The chronicler then goes on to remark on the complete concord that ever afterwards existed between the sovereigns.

And when it was necessary that the King should go to look after affairs in one part of the kingdom and the Queen in another, it never happened that he or she issued a command that conflicted with those that the other gave. Circumstances might separate them, but love held their wills joined.

Ferdinand and Isabel had shown their wisdom in refusing to let the rift between them widen into an open quarrel. In a crisis the least straw may turn the balance; and the condition of affairs required their combined energies in the one scale. It is true that the majority of nobles and knights had either in person, or by deputy, expressed their allegiance; but there still remained a small though powerful group, headed by the young Marquis of Villena, who maintained that the Infanta Joanna was the rightful Queen.

That their objective was rather self-interest than any deep loyalty to the little Princess was obvious from Villena’s letter, mentioning the terms on which he and his followers would consent to submit. For himself he demanded, first his acknowledgment as Master of Santiago, next the confirmation of all lands, castles, and revenues that had belonged to his father, including the Alcazar at Madrid, and thirdly a yearly income of over two million maravedis to be paid by the Crown. The Count of Plasencia, his ally, whom Henry IV. had created Duke of Arévalo with the gift of that town (taken from the widowed Queen Isabel for the purpose), sought also the confirmation of his honours.

With regard to Joanna, whom Villena and his followers styled “Princess of Castile,” they insisted that she should be suitably married; and on this demand all negotiations ultimately broke down. Ferdinand and Isabel were willing to grant the Marquis the Mastership, in spite of the clamours of seven other candidates; they agreed to the idea of Joanna’s marriage; but their stipulation that, while this subject was under consideration, she should be handed over to some trustworthy person, virtually put an end to all hopes of reconciliation. Joanna was the Marquis’s trump card, and he had no intention of playing her until he was certain of his trick, far less of passing her into the hands of anyone, whom her rivals would consider trustworthy.

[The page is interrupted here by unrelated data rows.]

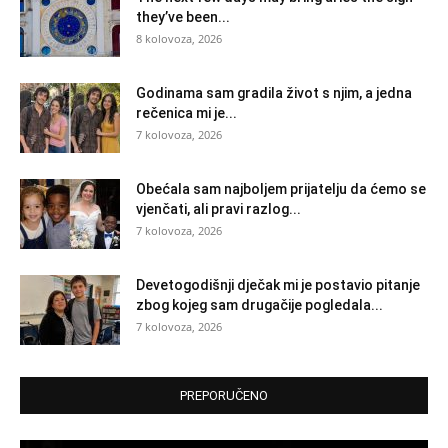
they’ve been...
8 kolovoza, 2026
Godinama sam gradila život s njim, a jedna
rečenica mi je...
7 kolovoza, 2026
Obećala sam najboljem prijatelju da ćemo se
vjenčati, ali pravi razlog...
7 kolovoza, 2026
Devetogodišnji dječak mi je postavio pitanje
zbog kojeg sam drugačije pogledala...
7 kolovoza, 2026
PREPORUČENO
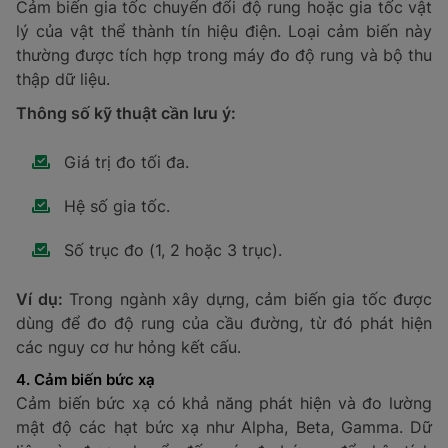
hiện nhanh sự hiện diện của màu sắc hoặc đối tượng
trong phạm vi quan sát. Dữ liệu thu được sẽ được
chuyển đổi thành hình ảnh hiển thị, hỗ trợ giám sát và
kiểm tra trực quan.
Thông số kỹ thuật cần lưu ý:
Độ phân giải của cảm biến hình ảnh.
Khả năng ứng dụng trong môi trường cụ thể.
Các tính năng hỗ trợ như bộ chuyển đổi tín hiệu.
Ví dụ
: Trong ngành sản xuất ô tô, cảm biến hình ảnh
được sử dụng để kiểm tra lỗi sơn trên bề mặt xe hoặc
phát hiện chi tiết lắp ráp sai lệch.
2. Cảm biến nhiệt độ
Cảm biến nhiệt độ được cấu tạo thành dạng đầu dò,
giúp phát hiện và đo thông số nhiệt của môi trường,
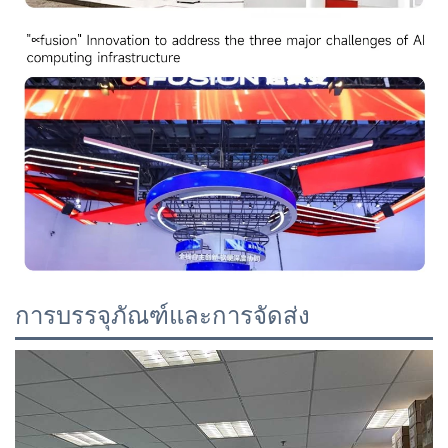
การบรรจุภัณฑ์และการจัดส่ง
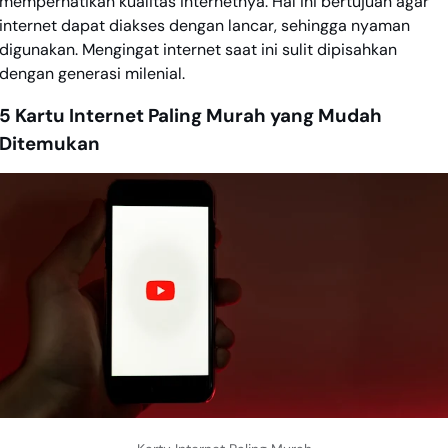
memperhatikan kualitas internetnya. Hal ini bertujuan agar
internet dapat diakses dengan lancar, sehingga nyaman
digunakan. Mengingat internet saat ini sulit dipisahkan
dengan generasi milenial.
5 Kartu Internet Paling Murah yang Mudah
Ditemukan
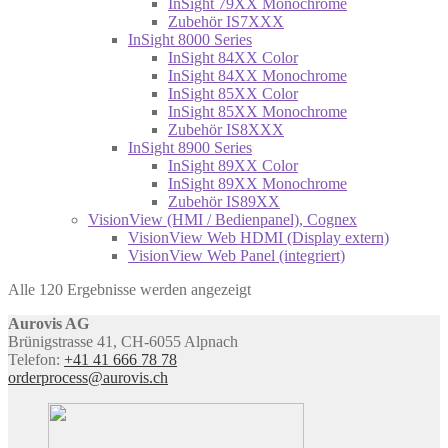
InSight 79XX Monochrome
Zubehör IS7XXX
InSight 8000 Series
InSight 84XX Color
InSight 84XX Monochrome
InSight 85XX Color
InSight 85XX Monochrome
Zubehör IS8XXX
InSight 8900 Series
InSight 89XX Color
InSight 89XX Monochrome
Zubehör IS89XX
VisionView (HMI / Bedienpanel), Cognex
VisionView Web HDMI (Display extern)
VisionView Web Panel (integriert)
Alle 120 Ergebnisse werden angezeigt
Aurovis AG
Brünigstrasse 41, CH-6055 Alpnach
Telefon:
+41 41 666 78 78
orderprocess@aurovis.ch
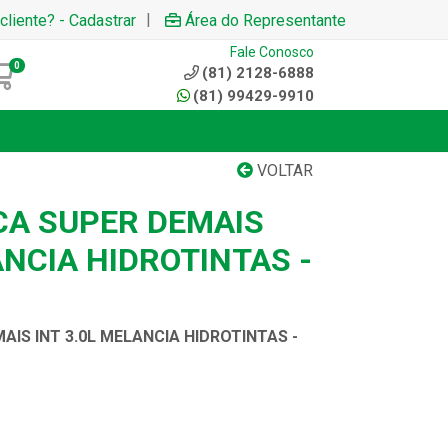
|
cliente? - Cadastrar
Área do Representante
Fale Conosco
0
(81) 2128-6888
(81) 99429-9910
VOLTAR
ICA SUPER DEMAIS
ANCIA HIDROTINTAS -
AIS INT 3.0L MELANCIA HIDROTINTAS -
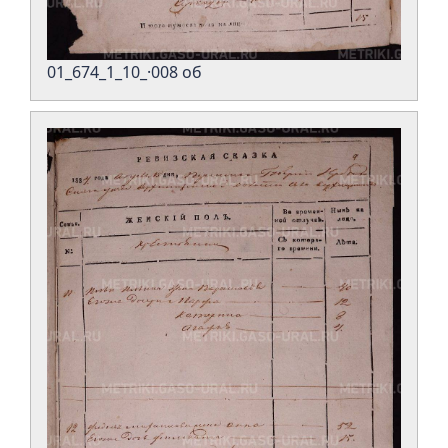
01_674_1_10_·008 об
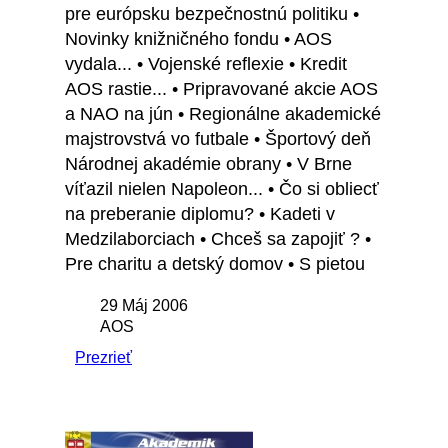
pre európsku bezpečnostnú politiku •
Novinky knižničného fondu • AOS
vydala... • Vojenské reflexie • Kredit
AOS rastie... • Pripravované akcie AOS
a NAO na jún • Regionálne akademické
majstrovstvá vo futbale • Športový deň
Národnej akadémie obrany • V Brne
víťazil nielen Napoleon... • Čo si obliecť
na preberanie diplomu? • Kadeti v
Medzilaborciach • Chceš sa zapojiť ? •
Pre charitu a detský domov • S pietou
29 Máj 2006
AOS
Prezrieť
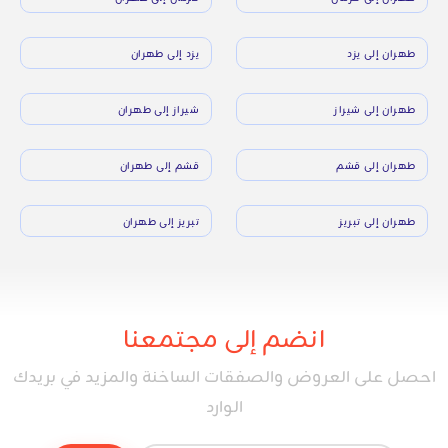
طهران إلى يزد
يزد إلى طهران
طهران إلى شيراز
شيراز إلى طهران
طهران إلى قشم
قشم إلى طهران
طهران إلى تبريز
تبريز إلى طهران
انضم إلى مجتمعنا
احصل على العروض والصفقات الساخنة والمزيد في بريدك
الوارد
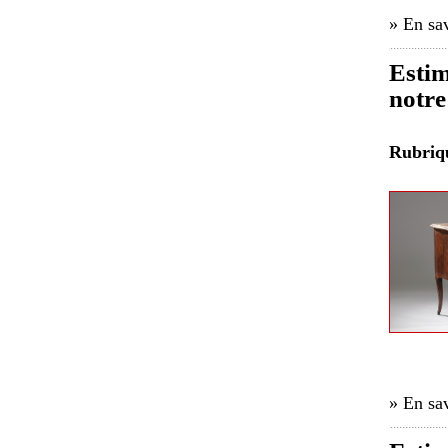
» En sav
Esti
notre
Rubri
» En sav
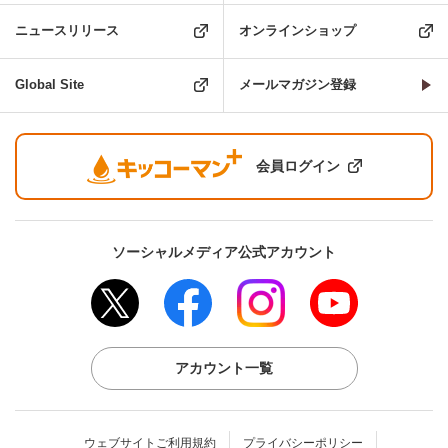
ニュースリリース
オンラインショップ
Global Site
メールマガジン登録
会員ログイン
ソーシャルメディア公式アカウント
アカウント一覧
ウェブサイトご利用規約
プライバシーポリシー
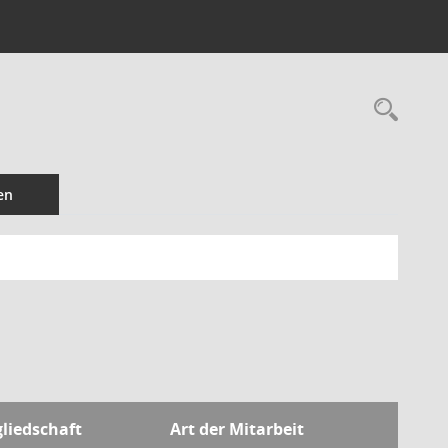
Rec
en
liedschaft
Art der Mitarbeit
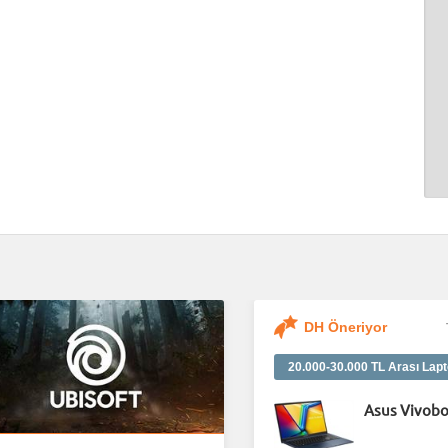
DH Öneriyor
20.000-30.000 TL Arası Lapt
Asus Vivobo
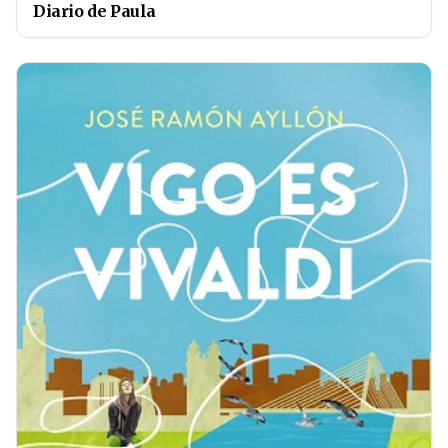
Diario de Paula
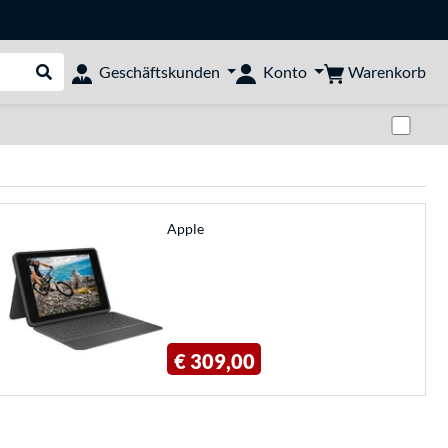
Warenkorb
Geschäftskunden
Konto
Suche durchführen
Zwi
Apple
€ 309,00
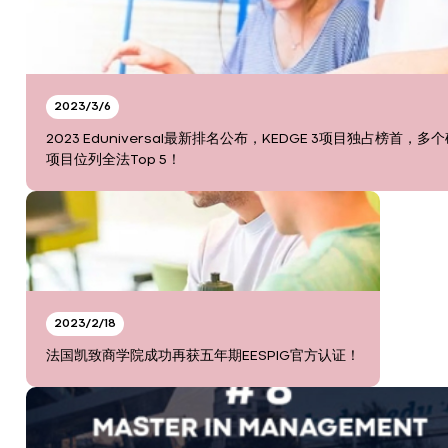
2023/3/6
2023 Eduniversal最新排名公布，KEDGE 3项目独占榜首，多
项目位列全法Top 5！
2023/2/18
法国凯致商学院成功再获五年期EESPIG官方认证！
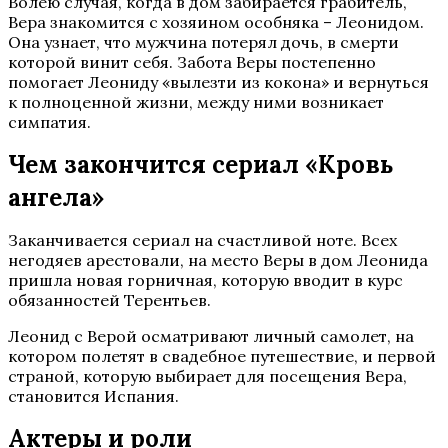
Волею случая, когда в дом забирается грабитель,
Вера знакомится с хозяином особняка – Леонидом.
Она узнает, что мужчина потерял дочь, в смерти
которой винит себя. Забота Веры постепенно
помогает Леониду «вылезти из кокона» и вернуться
к полноценной жизни, между ними возникает
симпатия.
Чем закончится сериал «Кровь
ангела»
Заканчивается сериал на счастливой ноте. Всех
негодяев арестовали, на место Веры в дом Леонида
пришла новая горничная, которую вводит в курс
обязанностей Терентьев.
Леонид с Верой осматривают личный самолет, на
котором полетят в свадебное путешествие, и первой
страной, которую выбирает для посещения Вера,
становится Испания.
Актеры и роли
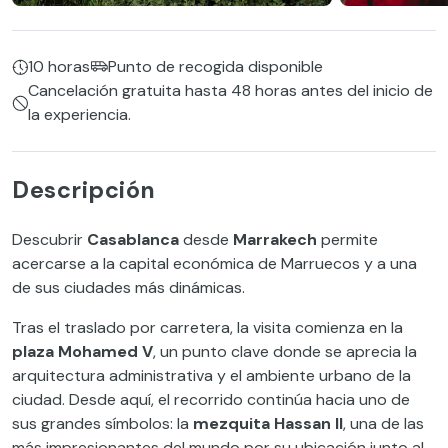
10 horas
Punto de recogida disponible
Cancelación gratuita hasta 48 horas antes del inicio de
la experiencia.
Descripción
Descubrir
Casablanca
desde
Marrakech
permite
acercarse a la capital económica de Marruecos y a una
de sus ciudades más dinámicas.
Tras el traslado por carretera, la visita comienza en la
plaza Mohamed V
, un punto clave donde se aprecia la
arquitectura administrativa y el ambiente urbano de la
ciudad. Desde aquí, el recorrido continúa hacia uno de
sus grandes símbolos: la
mezquita Hassan II
, una de las
más impresionantes del mundo por su ubicación junto al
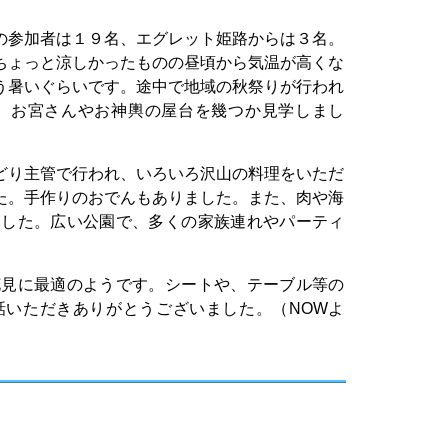
参加者は１９名、エグレット姫路からは３名。
ちょっと涼しかったものの昼頃から気温が高くな
う暑いぐらいです。途中で地域の秋祭りが行われ
、お宮さんやお神輿の屋台を幾つか見学しまし
り主管で行われ、いろいろ沢山の料理をいただ
た。手作りのおでんもありました。また、肉や海
ました。広い公園で、多くの家族連れやパーティ
見に最適のようです。シートや、テーブル等の
話いただきありがとうございました。（NOWよ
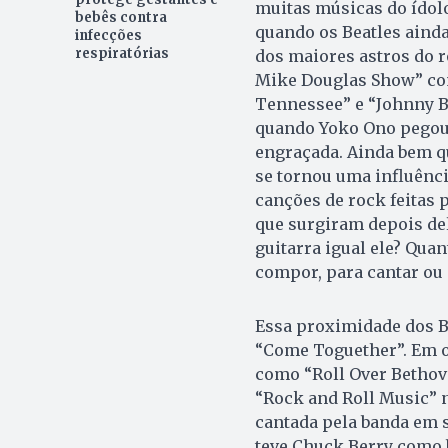
muitas músicas do ído
bebês contra
quando os Beatles ainda
infecções
respiratórias
dos maiores astros do r
Mike Douglas Show” com
Tennessee” e “Johnny B
quando Yoko Ono pegou 
engraçada. Ainda bem qu
se tornou uma influênci
canções de rock feitas 
que surgiram depois de
guitarra igual ele? Qu
compor, para cantar ou 
Essa proximidade dos B
“Come Toguether”. Em o
como “Roll Over Bethov
“Rock and Roll Music” no
cantada pela banda em 
teve Chuck Berry como b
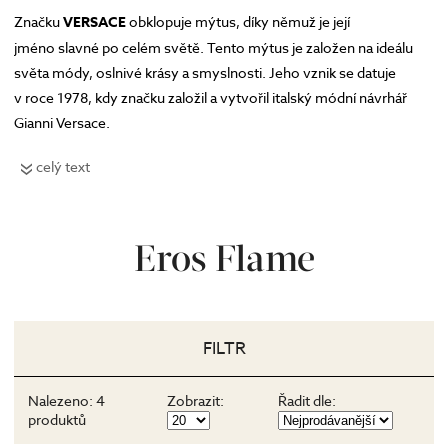
Značku
VERSACE
obklopuje mýtus, díky němuž je její
jméno slavné po celém světě. Tento mýtus je založen na ideálu
světa módy, oslnivé krásy a smyslnosti. Jeho vznik se datuje
v roce 1978, kdy značku založil a vytvořil italský módní návrhář
Gianni Versace.
Po jeho tragické smrti v roce 1997 se její kreativní ředitelkou a
celý text
hlavní tváří stala jeho mladší sestra Donatella Versace. Ta
značku vede dodnes a úspěšně zmodernizovala její DNA tak, aby
patřila k jedné z TOP módních značek i ve 21. století.
Eros Flame
FILTR
Nalezeno:
4
Zobrazit:
Řadit dle:
produktů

Dazzled by the schemes he had planned, he believed it would be an easy matter to secure Isabel’s ruin, and in this view he was strengthened by the secret correspondence he had been carrying on with his great-uncle, the Archbishop of Toledo. The latter’s conduct is on the surface inexplicable; for, having maintained Isabel’s cause with unswerving loyalty throughout the negotiations for her marriage, when she was in danger of imprisonment and he of incurring, on her account, not only papal censure but the loss of his archbishopric, he had yet at the end of Henry IV.’s reign reconciled himself to that monarch and his favourite the young Marquis of Villena, to the weakening of his old allegiance. His tardy appearance at Segovia, and the sulky manner he had adopted towards Ferdinand and the Queen, were alike in keeping with a change of policy that in a man of his ambitions seemed as shortsighted as it was unaccountable. The explanation lies in Carrillo’s lack of self-control that made his ambition the plaything of his besetting vice.